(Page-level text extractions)
== Segment start ==

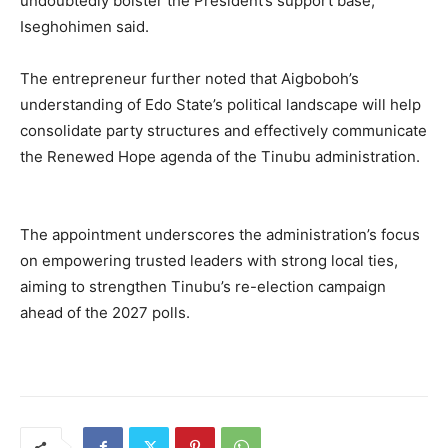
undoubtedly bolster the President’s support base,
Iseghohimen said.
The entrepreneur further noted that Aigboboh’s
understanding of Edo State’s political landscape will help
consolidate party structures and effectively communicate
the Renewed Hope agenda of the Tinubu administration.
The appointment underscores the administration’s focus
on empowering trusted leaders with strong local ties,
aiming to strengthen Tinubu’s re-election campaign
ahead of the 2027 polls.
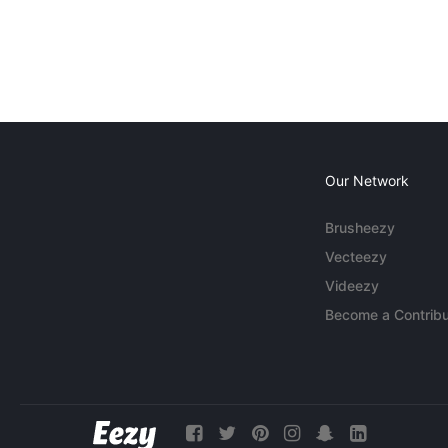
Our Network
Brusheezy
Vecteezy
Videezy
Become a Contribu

== Segment end ==

### EXERCISE INSTRUCTIONS
Copy all of the entries verbatim, leaving out any pictures they contain.

### RESPONSE TO THIS EXERCISE
undoubtedly bolster the President’s support base,
Iseghohimen said.
The entrepreneur further noted that Aigboboh’s
understanding of Edo State’s political landscape will help
consolidate party structures and effectively communicate
the Renewed Hope agenda of the Tinubu administration.
The appointment underscores the administration’s focus
on empowering trusted leaders with strong local ties,
aiming to strengthen Tinubu’s re-election campaign
ahead of the 2027 polls.
Our Network
Brusheezy
Vecteezy
Videezy
Become a Contribu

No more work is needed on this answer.